Bu fiili meşruiyet ise, yalnızca ifade özgürlüğü ihlal edilen kişi açısından bireysel bir hak ihlalini göstermemekte; siyasi tartışma alanının her geçen gün daraldığı anlamını taşımaktadır. Bu durum da, ifade özgürlüğünün yalnızca soyut bir “hak” değil; somut bir iktidar–vatandaş meselesi haline geldiğini bir kez daha ortaya koymaktadır. Zira iktidarın eleştiriye tahammül düzeyi düştükçe, yargı organlarının ve idarenin refleksleri de bu hassasiyete paralel biçimde sertleşmekte; böylece AİHS ve Anayasa’nın güvence altına aldığı ifade özgürlüğü alanı, uygulamada sistematik bir biçimde baskı altına alınmaktadır.
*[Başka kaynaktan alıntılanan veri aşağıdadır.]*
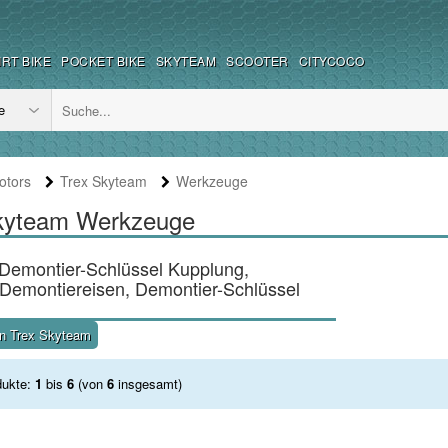
IRT BIKE
POCKET BIKE
SKYTEAM
SCOOTER
CITYCOCO
tors
Trex Skyteam
Werkzeuge
Skyteam Werkzeuge
Demontier-Schlüssel Kupplung,
emontiereisen, Demontier-Schlüssel
en Trex Skyteam
dukte:
1
bis
6
(von
6
insgesamt)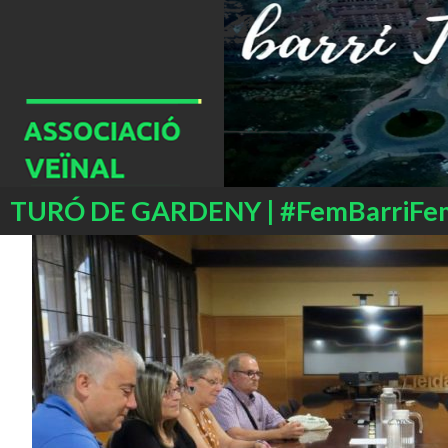
Buscar
TURÓ DE GARDENY | #FemBarriFe
SALTAR
AL
CONTENIDO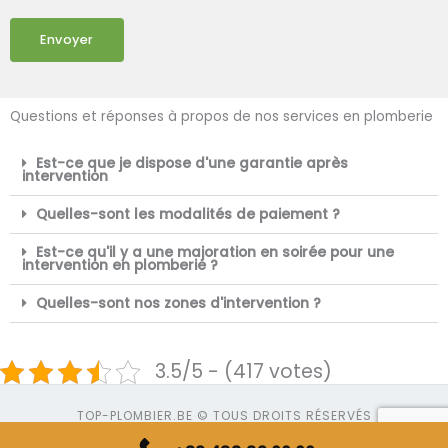
Envoyer
Questions et réponses à propos de nos services en plomberie
Est-ce que je dispose d'une garantie après
intervention
Quelles-sont les modalités de paiement ?
Est-ce qu'il y a une majoration en soirée pour une
intervention en plomberie ?
Quelles-sont nos zones d'intervention ?
3.5/5 - (417 votes)
TOP-PLOMBIER.BE © TOUS DROITS RÉSERVÉS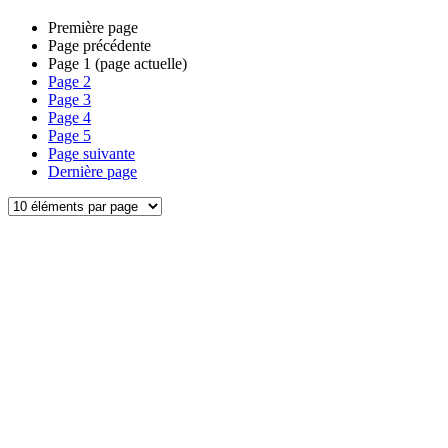
Première page
Page précédente
Page
1
(page actuelle)
Page
2
Page
3
Page
4
Page
5
Page suivante
Dernière page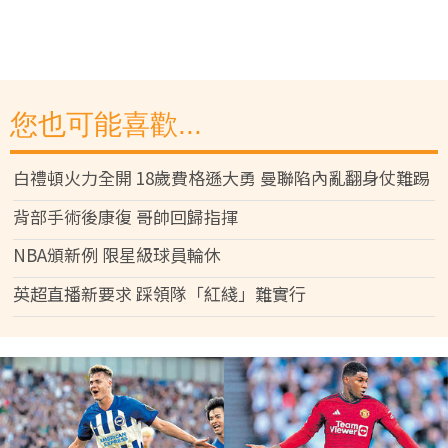
您也可能喜歡...
白禮頓火力全開 18歲費格遜大勇 曼聯陷內亂翻身仗難踢
背部手術後康復 哥帥回歸指揮
NBA頒新例 限星級球員輪休
英超直播新要求 踩領隊「紅綫」難實行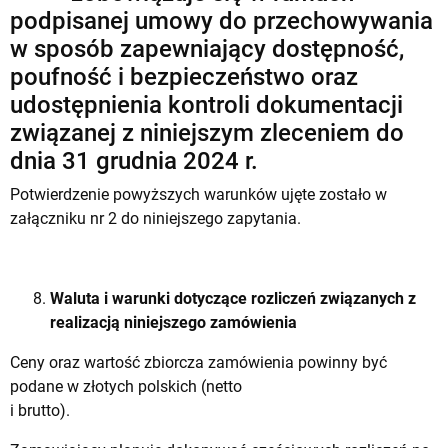
podpisanej umowy do przechowywania
w sposób zapewniający dostępność,
poufność i bezpieczeństwo oraz
udostępnienia kontroli dokumentacji
związanej z niniejszym zleceniem do
dnia 31 grudnia 2024 r.
Potwierdzenie powyższych warunków ujęte zostało w
załączniku nr 2 do niniejszego zapytania.
Waluta i warunki dotyczące rozliczeń związanych z
realizacją niniejszego zamówienia
Ceny oraz wartość zbiorcza zamówienia powinny być
podane w złotych polskich (netto
i brutto).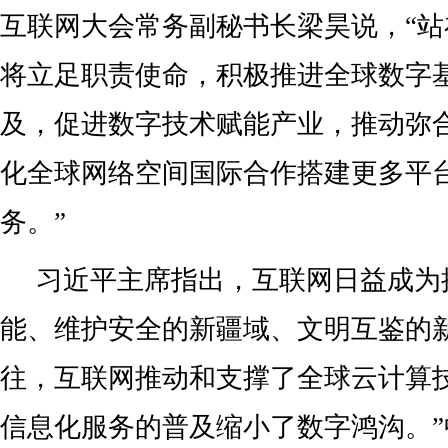
互联网大会常务副秘书长梁昊说，“
将立足职责使命，积极推进全球数字
及，促进数字技术赋能产业，推动弥
化全球网络空间国际合作搭建更多平
务。”
习近平主席指出，互联网日益成为
能、维护安全的新疆域、文明互鉴的
往，互联网推动和支撑了全球云计算
信息化服务的普及缩小了数字鸿沟。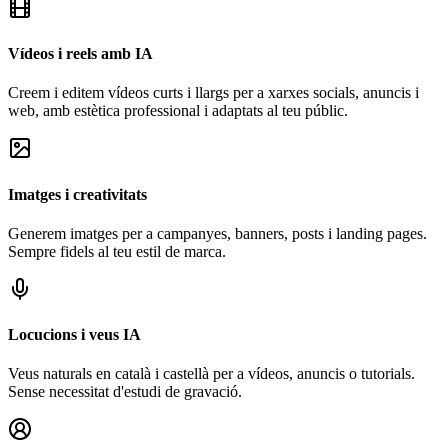
Vídeos i reels amb IA
Creem i editem vídeos curts i llargs per a xarxes socials, anuncis i
web, amb estètica professional i adaptats al teu públic.
Imatges i creativitats
Generem imatges per a campanyes, banners, posts i landing pages.
Sempre fidels al teu estil de marca.
Locucions i veus IA
Veus naturals en català i castellà per a vídeos, anuncis o tutorials.
Sense necessitat d'estudi de gravació.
Sonuç olarak, bugün Türkiye’de ifade özgürlüğünün durumuna ilişkin tabloyu özetlemek gerekirse, normatif düzeyde AİHS m.10 ve Anayasa m.26 son derece güçlü ve özgürlükçü bir koruma sağlamakta; yargısal içtihat düzeyinde AİHM ve AYM kararları siyasi ifade, medya özgürlüğü ve internete erişim bakımından ciddi bir özgürlük alanı oluşturmakta; uygulama düzeyinde ise soruşturmalar, cezai yaptırımlar, erişim engelleri ve ceza tehdidinin yarattığı oto-sansür, hukuki düzenlemelerin ruhuna ve demokratik toplum düzeninin temel değerlerine ciddi şekilde zarar vermektedir.

Hal böyle iken, Türkiye’de ifade özgürlüğünün gerçekten var olduğundan söz etmek mümkün müdür? Yoksa ifade özgürlüğü, ülkemizde yalnızca hukuki metinlerin satır aralarında mı yaşamaktadır?